第5話
凪の演奏を聴きながら、薫は酒を煽る。それまで各々がふけっていた雑談を切り上げ、客の幾つかのグループは、凪の演奏を見守っていた。
その光景に誇りと一握の嫉妬心を抱いて、そして自己嫌悪する。そうして、自問自答をしたくなって、しかし自分では答えを見つけられる筈もなくて。だから、井森に声を掛けた。
「井森さん。凪は、幸福で居てくれてるんでしょうか」
その言葉の意味を理解しあぐねている様に、井森はすぐには答えず、拭き終わったグラスを片付けてから布巾を掛け、キッチンに両手を広げてついてやや体を前のめりにし、問い返す。
「どういう事だね」
「……今日、仕事上がりの大学時代からの友達と会って、飯食べたんですよ。私服の俺を見て、やっぱり色々訊いてきたんです。どんな仕事してるんだとか、今どうしてるんだとか」
「社会人になったら話のタネなんて、そんなもんだろうからね」
「それは、いいんですよ。俺だってちゃんと仕事してるし。何なら、下手なトコ就職した奴よりも稼いでる。凪の収入と合わせれば、十分すぎるとは言えなくたって、ギリギリの生活なんかじゃない。ちゃんと余暇の余裕もあるんだ。……でもそいつは、そんなんでいいのか、って言ってきたんです」
彼からすれば、薫に対する強い心配をしての言葉と態度だったのだろう。彼は言ったのだ。ライターなどという不安定な職は早く卒業して、もっと安定して稼げる仕事を探した方がいい。夜遅くまでの仕事の恋人に合わせて生活リズムを乱すなんて不健康だ。今のままじゃヤバいぞ。もっと真面目に将来を考えた方がいい。二人の為を思ってこんな事を言ってるんだ。同棲しているならちゃんとしなきゃ。
そして、極め付けはこうだ。
『お前に負担ばかり掛ける恋人なんて、お前達お互い幸せなのか?』
元々酒にそう強くない薫だったが、既に四杯のカクテルを空にしており、視界は揺れていた。ついでに、思考も少し危うい程度にふらふらとしており、素面であれば隠し通してしまう様な本音まで、ゆっくりと垂れ流してしまう。そんな状態だった彼は、友人とのやりとりをゆっくり、井森に話した。
一通りの話を聞き終わっても、井森はすぐに返事をしない。
「井森さん。
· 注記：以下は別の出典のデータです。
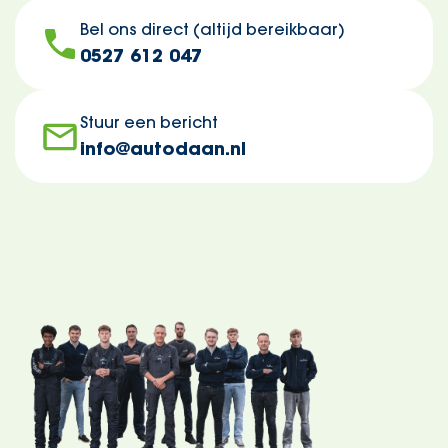
Bel ons direct (altijd bereikbaar)
0527 612 047
Stuur een bericht
info@autodaan.nl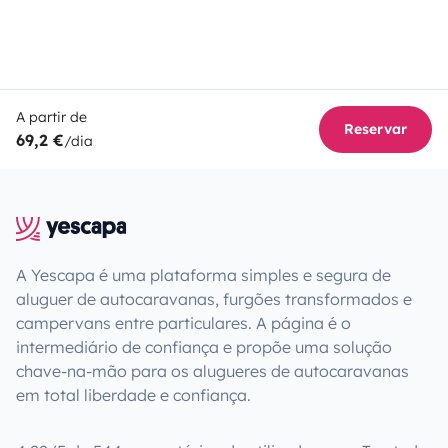
A partir de
Reservar
69,2 €
/dia
A Yescapa é uma plataforma simples e segura de
aluguer de autocaravanas, furgões transformados e
campervans entre particulares. A página é o
intermediário de confiança e propõe uma solução
chave-na-mão para os alugueres de autocaravanas
em total liberdade e confiança.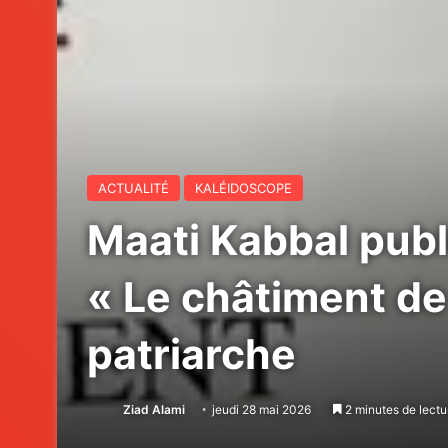
ACTUALITÉ
KALÉIDOSCOPE
Maati Kabbal publ
« Le châtiment de 
patriarche
Ziad Alami
jeudi 28 mai 2026
2 minutes de lectu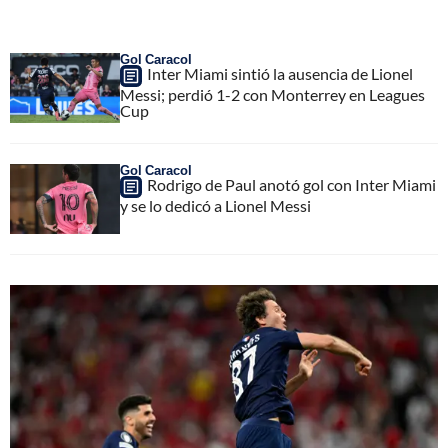
Gol Caracol
Inter Miami sintió la ausencia de Lionel
Messi; perdió 1-2 con Monterrey en Leagues
Cup
Gol Caracol
Rodrigo de Paul anotó gol con Inter Miami
y se lo dedicó a Lionel Messi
俺、凪を誰よりも幸せにしてやりたいってずっと思ってるんです。三十超えて、七つも年下の恋人捕まえて、俺なんかでいいのかって思いながらもしっかり真面目に愛して……でも、あいつは幸せになれるんですかね? あいつが奪われたものは簡単に取り戻せるものじゃないし、それを全て補ってやれる訳じゃない。酔ったあの子が転ばない様に支えたり、頭を洗ってあげたり、服を着るのを手伝ったり……過保護だとは思わないですけど、そうしなきゃ駄目な生活を送っている時点で、彼女は人並みの生活って送れないんですかね? 俺のやってる事は、俺の愛は、無駄なんですか?」
「無駄な事なんて、あるものか」
即答をずっと躊躇っていた風な井森であったが、その問いにだけは即答する。彼にとって、薫の凪に対する愛情と、それを受ける凪の喜びは、誰が何と言っても間違ってなどいない。それだけは、世界の神が否定しようとも絶対に肯定する。そう言ってやれるくらいに、井森は薫に信頼を寄せていた。
「君は間違い無く、凪を支えているし、あの子もそれに感謝している。彼女なりに出来る範囲で、君に愛情と恩を返そうとしている。その信頼関係は、第三者には到底知り得ない絆だ。君が心を惑わせる要素なんて、何処にも無いんだよ」
言われて、薫は酒に酔った頭で井森の言葉を聞く。そうして、一筋だけ涙を流す。
薫は、演奏を続ける凪の姿を遠目に臨みながら、彼女との過去を振り返っていた。